Serana’s fury boiled out of her. “You’re in no position to be making orders, Seeker! How dare you invade our camp in the middle of the night, like some blue phantom coming to haunt us. That artifact belongs to the Kingdom of Koterra, and I’m not letting you steal it from us. If you want this to end peacefully, you’ll hand it over right now!”
The Seeker turned and looked at the Koterran, his blue eyes perfectly visible even in the night’s darkness. He looks young for a Seeker, she thought. He couldn’t have been much older than her, and she was a couple years shy of her second decade. His pale skin reflected the orange tint of the torch fire, and his messy brown hair poked out from under the blue hood of his cloak. His deep blue eyes shimmered in the flickering firelight, giving off a slight luminescence of their own. The Argan foreigner had a calculated look on his face, as if his mind focused on something far, far away.
A few tense moments passed wherein both parties seemed
to be sizing each other up. The Seeker’s voice broke the silence.
“You know as well as I do that I can’t do that. Under imperial law, all artifacts of the Lost Kingdom must be impounded and sent to the Archive at Arga for safekeeping. I’m doing you a favor, really. Get out of my way and let me do my job!”
“Watch your tone, Argan! You’re far away from your empire, and there are plenty of dungeons in Koterra that I’d be happy to toss you in.” Serana clenched her teeth together, adrenaline mixing with her rage as she squeezed the hilt of her blade.
The Seeker lowered his gaze and shook his head. “Well, I can’t say that I didn’t give you a choice. I would suggest that you duck and cover.”

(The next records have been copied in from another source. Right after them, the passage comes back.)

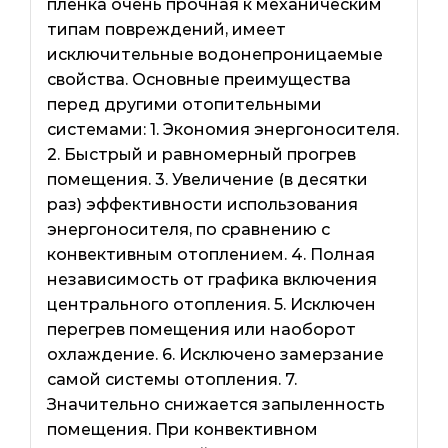
пленка очень прочная к механическим
типам повреждений, имеет
исключительные водонепроницаемые
свойства. Основные преимущества
перед другими отопительными
системами: 1. Экономия энергоносителя.
2. Быстрый и равномерный прогрев
помещения. 3. Увеличение (в десятки
раз) эффективности использования
энергоносителя, по сравнению с
конвективным отоплением. 4. Полная
независимость от графика включения
центрального отопления. 5. Исключен
перегрев помещения или наоборот
охлаждение. 6. Исключено замерзание
самой системы отопления. 7.
Значительно снижается запыленность
помещения. При конвективном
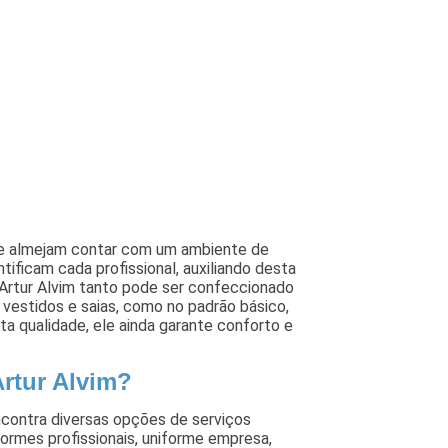
que almejam contar com um ambiente de
ntificam cada profissional, auxiliando desta
 Artur Alvim tanto pode ser confeccionado
vestidos e saias, como no padrão básico,
a qualidade, ele ainda garante conforto e
rtur Alvim?
ncontra diversas opções de serviços
ormes profissionais, uniforme empresa,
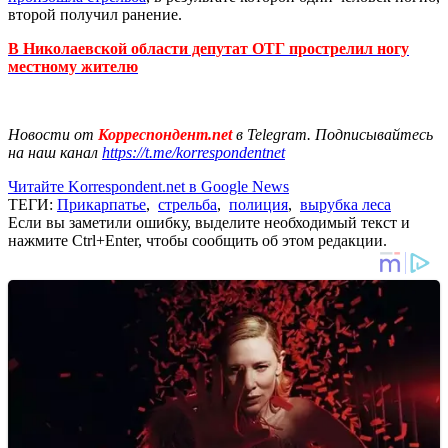
второй получил ранение.
В Николаевской области депутат ОТГ прострелил ногу
местному жителю
Новости от
Корреспондент.net
в Telegram. Подписывайтесь
на наш канал
https://t.me/korrespondentnet
Читайте Korrespondent.net в Google News
ТЕГИ:
Прикарпатье
,
стрельба
,
полиция
,
вырубка леса
Если вы заметили ошибку, выделите необходимый текст и
нажмите Ctrl+Enter, чтобы сообщить об этом редакции.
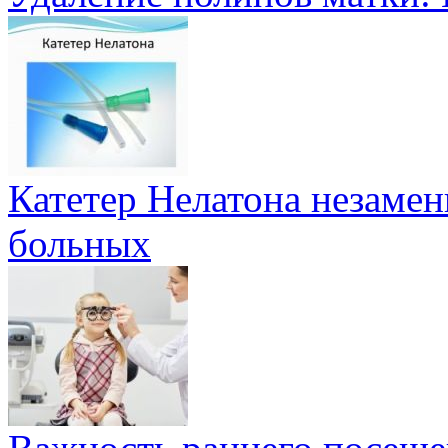
Катетер Нелатона незаме
больных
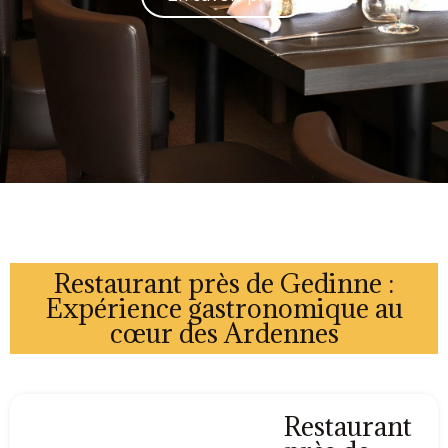
Restaurant près de Gedinne :
Expérience gastronomique au
cœur des Ardennes
Restaurant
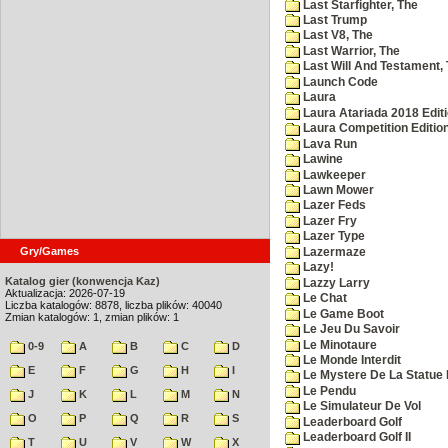
Last Starfighter, The
Last Trump
Last V8, The
Last Warrior, The
Last Will And Testament,
Launch Code
Laura
Laura Atariada 2018 Edit
Laura Competition Editio
Lava Run
Lawine
Lawkeeper
Lawn Mower
Lazer Feds
Lazer Fry
Lazer Type
Gry/Games
Lazermaze
Lazy!
Katalog gier (konwencja Kaz)
Lazzy Larry
Aktualizacja: 2026-07-19
Le Chat
Liczba katalogów: 8878, liczba plików: 40040
Le Game Boot
Zmian katalogów: 1, zmian plików: 1
Le Jeu Du Savoir
Le Minotaure
0-9
A
B
C
D
Le Monde Interdit
E
F
G
H
I
Le Mystere De La Statue 
Le Pendu
J
K
L
M
N
Le Simulateur De Vol
O
P
Q
R
S
Leaderboard Golf
Leaderboard Golf II
T
U
V
W
X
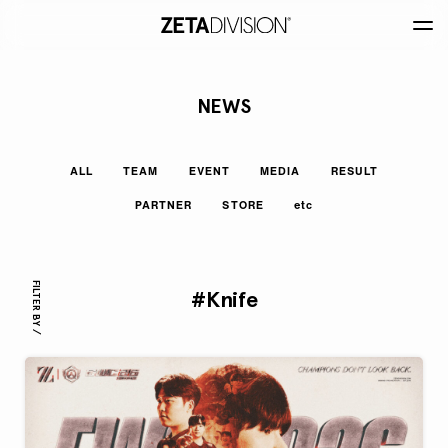
NEWS
ALL
TEAM
EVENT
MEDIA
RESULT
PARTNER
STORE
etc
FILTER BY /
#Knife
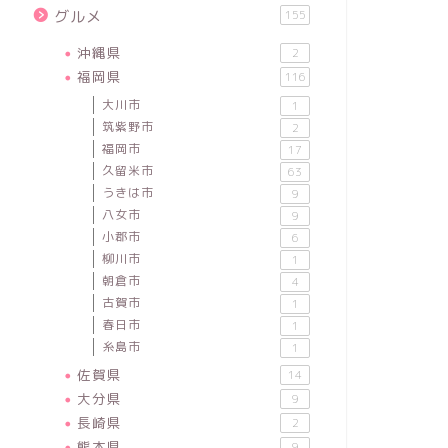
グルメ
155
沖縄県
2
福岡県
116
大川市
1
筑紫野市
2
福岡市
17
久留米市
63
うきは市
9
八女市
9
小郡市
6
柳川市
1
朝倉市
4
古賀市
1
春日市
1
糸島市
1
佐賀県
14
大分県
9
長崎県
2
熊本県
9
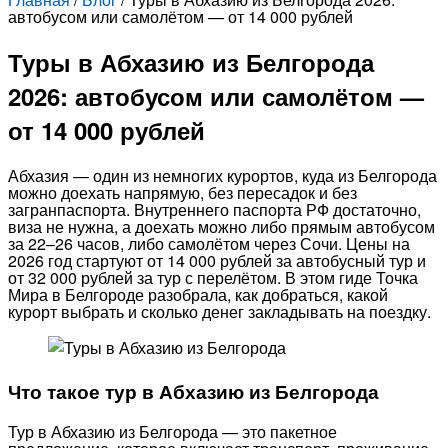
автобусом или самолётом — от 14 000 рублей
Туры в Абхазию из Белгорода
2026: автобусом или самолётом —
от 14 000 рублей
Абхазия — один из немногих курортов, куда из Белгорода
можно доехать напрямую, без пересадок и без
загранпаспорта. Внутреннего паспорта РФ достаточно,
виза не нужна, а доехать можно либо прямым автобусом
за 22–26 часов, либо самолётом через Сочи. Цены на
2026 год стартуют от 14 000 рублей за автобусный тур и
от 32 000 рублей за тур с перелётом. В этом гиде Точка
Мира в Белгороде разобрала, как добраться, какой
курорт выбрать и сколько денег закладывать на поездку.
Что такое тур в Абхазию из Белгорода
Тур в Абхазию из Белгорода — это пакетное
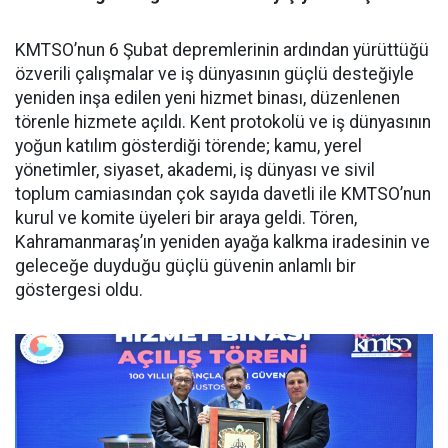
KMTSO’nun 6 Şubat depremlerinin ardından yürüttüğü
özverili çalışmalar ve iş dünyasının güçlü desteğiyle
yeniden inşa edilen yeni hizmet binası, düzenlenen
törenle hizmete açıldı. Kent protokolü ve iş dünyasının
yoğun katılım gösterdiği törende; kamu, yerel
yönetimler, siyaset, akademi, iş dünyası ve sivil
toplum camiasından çok sayıda davetli ile KMTSO’nun
kurul ve komite üyeleri bir araya geldi. Tören,
Kahramanmaraş’ın yeniden ayağa kalkma iradesinin ve
geleceğe duyduğu güçlü güvenin anlamlı bir
göstergesi oldu.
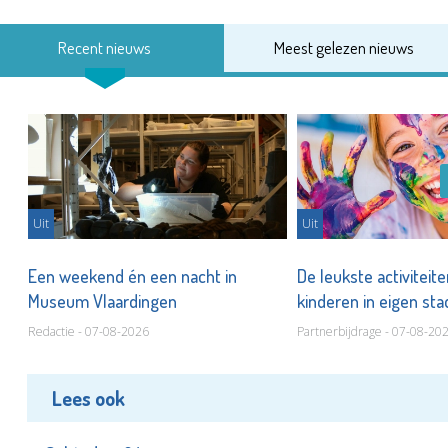
Recent nieuws
Meest gelezen nieuws
Uit
Uit
Een weekend én een nacht in
De leukste activiteit
Museum Vlaardingen
kinderen in eigen st
Redactie - 07-08-2026
Partnerbijdrage - 07-08-20
Lees ook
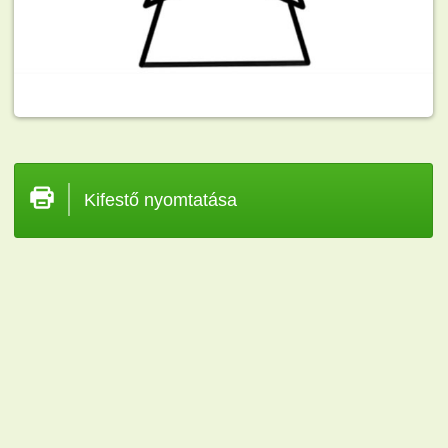
Kifestő nyomtatása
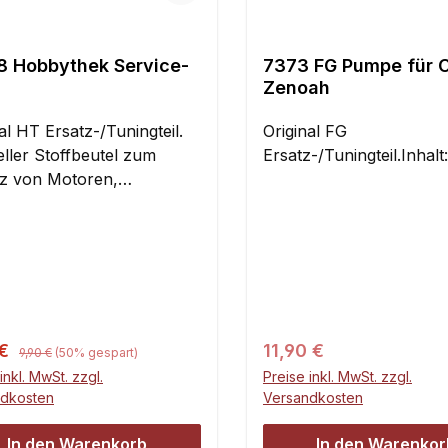
8 Hobbythek Service-
7373 FG Pumpe für C
Zenoah
al HT Ersatz-/Tuningteil.
Original FG
eller Stoffbeutel zum
Ersatz-/Tuningteil.Inhalt
z von Motoren,
platten oder sonstigen
ertigen Teilen. Mit großer
ng und
rschluss.Maße:200 mm
hmesser200 mm
nhalt:1 StückZubehör
im Lieferumfang enthalten.
Regulärer Preis:
ufspreis:
Regulärer Preis:
 €
11,90 €
9,90 €
(50% gespart)
inkl. MwSt. zzgl.
Preise inkl. MwSt. zzgl.
ndkosten
Versandkosten
In den Warenkorb
In den Warenkor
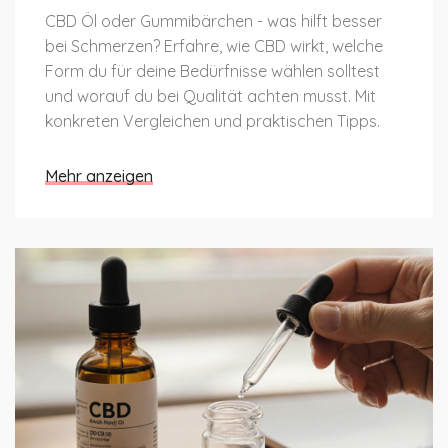
CBD Öl oder Gummibärchen - was hilft besser
bei Schmerzen? Erfahre, wie CBD wirkt, welche
Form du für deine Bedürfnisse wählen solltest
und worauf du bei Qualität achten musst. Mit
konkreten Vergleichen und praktischen Tipps.
Mehr anzeigen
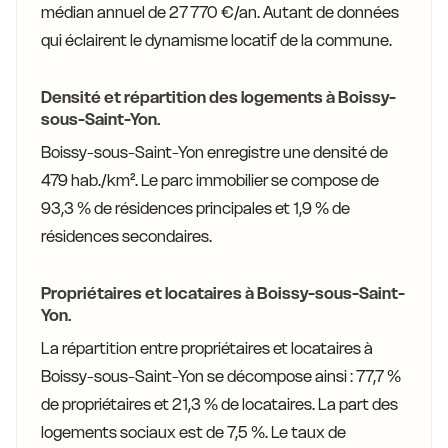
médian annuel de 27 770 €/an. Autant de données
qui éclairent le dynamisme locatif de la commune.
Densité et répartition des logements à Boissy-
sous-Saint-Yon.
Boissy-sous-Saint-Yon enregistre une densité de
479 hab./km². Le parc immobilier se compose de
93,3 % de résidences principales et 1,9 % de
résidences secondaires.
Propriétaires et locataires à Boissy-sous-Saint-
Yon.
La répartition entre propriétaires et locataires à
Boissy-sous-Saint-Yon se décompose ainsi : 77,7 %
de propriétaires et 21,3 % de locataires. La part des
logements sociaux est de 7,5 %. Le taux de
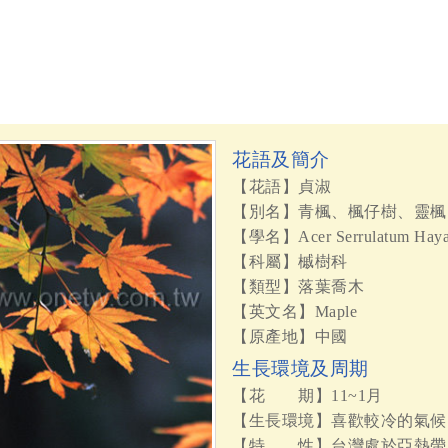
花語及簡介
【花語】貞淑
【別名】青楓、楓仔樹、靈楓
【學名】Acer Serrulatum Haya
【科屬】槭樹科
【類型】落葉喬木
【英文名】Maple
【原產地】中國
生長環境及周期
【花 期】11~1月
【生長環境】喜歡較冷的氣候
【特 性】台灣處於亞熱帶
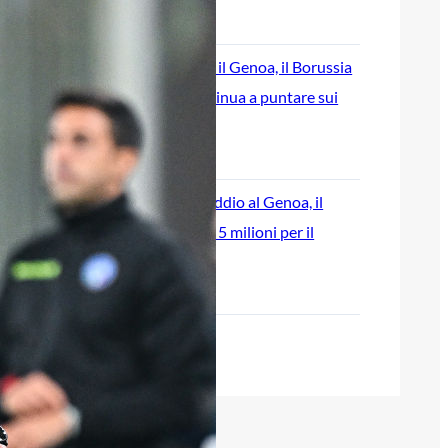
7 Agosto 2026
Scaglione lascia il Genoa, il Borussia
Dortmund continua a puntare sui
talenti italiani
7 Agosto 2026
Masini verso l’addio al Genoa, il
Frosinone offre 5 milioni per il
centrocampista
7 Agosto 2026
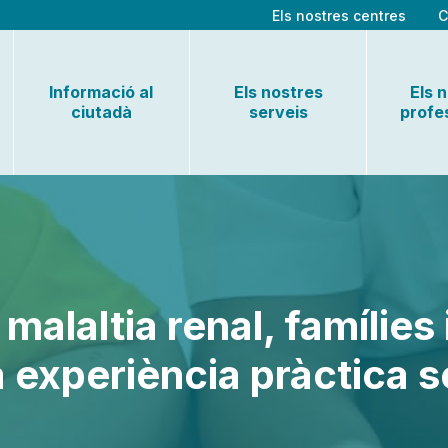
Els nostres centres
C
Informació al
Els nostres
Els 
ciutadà
serveis
profe
alaltia renal, famílies 
experiència pràctica so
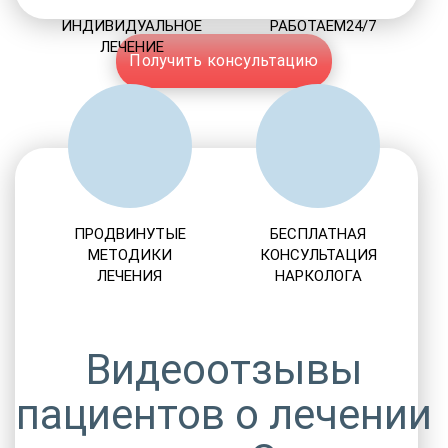
ИНДИВИДУАЛЬНОЕ
РАБОТАЕМ24/7
ЛЕЧЕНИЕ
Получить консультацию
ПРОДВИНУТЫЕ
БЕСПЛАТНАЯ
МЕТОДИКИ
КОНСУЛЬТАЦИЯ
ЛЕЧЕНИЯ
НАРКОЛОГА
Видеоотзывы
пациентов о лечении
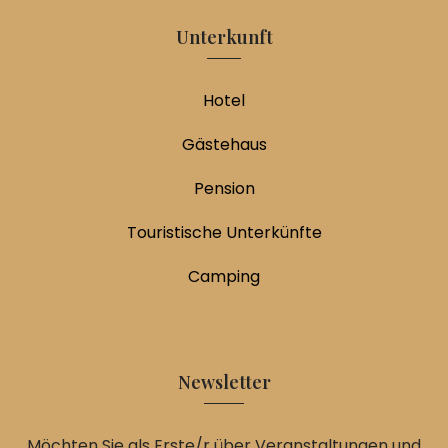
Unterkunft
Hotel
Gästehaus
Pension
Touristische Unterkünfte
Camping
Newsletter
Möchten Sie als Erste/r über Veranstaltungen und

Serana only had a few seconds to ponder his cryptic words before the explosion knocked everyone off their feet. Debilitating ringing echoed through her ears. It was the last thing she heard before going unconscious. The blast disoriented everyone except the Seeker, who had braced himself for it, knowing that it would arrive at the perfect time. A flurry of sand, broken tents, and rubble showered the poor Koterrans, subduing them. The Seeker found it easy to escape in the chaos, and he made his way through the camp with little resistance. He’d almost reached its edge when the second explosion went off. He hadn’t counted on this, and the surprise rattled him, sending him flying into the dark envelope of the tumultuous night.